I’m trying to make a ‘frontend web scraper’. I had the idea of setting up a node app that had a dynamic route that used Request (the NPM package) to scrape pages and displayed them as it’s own. Then my JS plugin would add an invisible iframe to whatever page it’s used on with of ‘nodeapp.com/[URL-TO-SCRAPE]’. Then use the inter page getElementById() function to get the text. The reason I ask this question is because I know that you can’t use getElementById() across multiple origins, but if I was able to get the page on a heroku app with a ‘Allow Cross Origin Requests’ header would this work? I know my question is very confusing.
What you’re describing is a reverse proxy.

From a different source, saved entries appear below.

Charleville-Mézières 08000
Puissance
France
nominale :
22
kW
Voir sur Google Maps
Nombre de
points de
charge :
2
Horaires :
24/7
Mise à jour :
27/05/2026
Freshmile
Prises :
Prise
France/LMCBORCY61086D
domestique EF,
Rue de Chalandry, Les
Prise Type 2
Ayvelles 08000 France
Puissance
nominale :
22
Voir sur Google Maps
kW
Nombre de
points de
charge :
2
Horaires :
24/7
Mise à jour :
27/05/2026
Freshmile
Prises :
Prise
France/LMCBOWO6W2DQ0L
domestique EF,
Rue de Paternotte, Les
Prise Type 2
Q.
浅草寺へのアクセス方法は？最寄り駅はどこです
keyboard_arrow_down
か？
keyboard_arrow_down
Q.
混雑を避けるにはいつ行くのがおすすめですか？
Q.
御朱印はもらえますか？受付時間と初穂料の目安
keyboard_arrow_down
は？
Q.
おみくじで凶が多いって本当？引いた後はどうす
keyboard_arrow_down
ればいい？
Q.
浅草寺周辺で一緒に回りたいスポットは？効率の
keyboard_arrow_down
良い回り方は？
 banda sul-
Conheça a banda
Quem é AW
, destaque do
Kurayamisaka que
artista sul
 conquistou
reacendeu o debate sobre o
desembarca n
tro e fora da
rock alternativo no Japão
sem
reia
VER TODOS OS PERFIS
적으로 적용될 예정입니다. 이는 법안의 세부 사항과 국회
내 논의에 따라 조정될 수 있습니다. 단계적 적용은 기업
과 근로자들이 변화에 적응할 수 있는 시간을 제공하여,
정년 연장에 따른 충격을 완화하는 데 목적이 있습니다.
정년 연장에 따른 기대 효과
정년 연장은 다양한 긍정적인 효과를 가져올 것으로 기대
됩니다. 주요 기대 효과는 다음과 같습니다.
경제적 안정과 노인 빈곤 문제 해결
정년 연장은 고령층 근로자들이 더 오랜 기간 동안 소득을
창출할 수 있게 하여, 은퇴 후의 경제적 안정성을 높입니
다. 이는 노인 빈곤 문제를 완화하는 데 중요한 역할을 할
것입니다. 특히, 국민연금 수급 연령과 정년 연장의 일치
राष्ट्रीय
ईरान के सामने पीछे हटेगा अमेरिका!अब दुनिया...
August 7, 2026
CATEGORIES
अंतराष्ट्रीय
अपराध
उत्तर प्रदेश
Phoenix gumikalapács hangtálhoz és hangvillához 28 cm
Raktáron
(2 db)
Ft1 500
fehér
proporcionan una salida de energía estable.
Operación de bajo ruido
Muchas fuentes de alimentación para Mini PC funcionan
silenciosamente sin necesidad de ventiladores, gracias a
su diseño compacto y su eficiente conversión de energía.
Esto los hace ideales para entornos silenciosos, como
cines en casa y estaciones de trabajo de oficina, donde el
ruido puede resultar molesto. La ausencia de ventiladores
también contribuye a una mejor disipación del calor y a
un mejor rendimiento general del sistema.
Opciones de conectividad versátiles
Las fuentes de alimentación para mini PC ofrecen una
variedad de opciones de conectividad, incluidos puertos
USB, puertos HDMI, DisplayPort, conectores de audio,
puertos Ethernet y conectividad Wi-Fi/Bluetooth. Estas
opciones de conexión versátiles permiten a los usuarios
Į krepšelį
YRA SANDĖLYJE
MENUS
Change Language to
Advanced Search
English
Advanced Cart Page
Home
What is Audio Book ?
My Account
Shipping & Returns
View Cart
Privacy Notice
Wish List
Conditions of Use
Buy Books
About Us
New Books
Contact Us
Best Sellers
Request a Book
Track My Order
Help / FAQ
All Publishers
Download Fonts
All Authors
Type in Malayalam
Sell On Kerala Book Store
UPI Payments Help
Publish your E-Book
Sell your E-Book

CORS allows cross-origin reading of resources, but it does not allow cross-origin iframe reads. However, if your reverse proxy serves permissive CORS headers (e.g., Access-Control-Allow-Origin: *
), then the contents of your reverse proxy will be readable with an Ajax request. You simply need to make an Ajax request to nodeapp.com/[URL-TO-SCRAPE]
, load the fetched HTML into a document, and then find the element with myNewDocument.getElementById
.
Note that if the page reading the iframe is on the same origin as the reverse proxy, CORS isn’t even necessary. (If they’re different origins, then CORS on the fetched page is sufficient to allow the proxy content to be read.)
Note also that reverse proxies will not use the user’s cookies when making the request to the page. So, for example, when your reverse proxy fetches gmail.com
, it will show the user the Gmail login page, not the user’s inbox. If the content you’re trying to read is not protected by credentials (i.e., it can be read without logging in), then there won’t be any issues.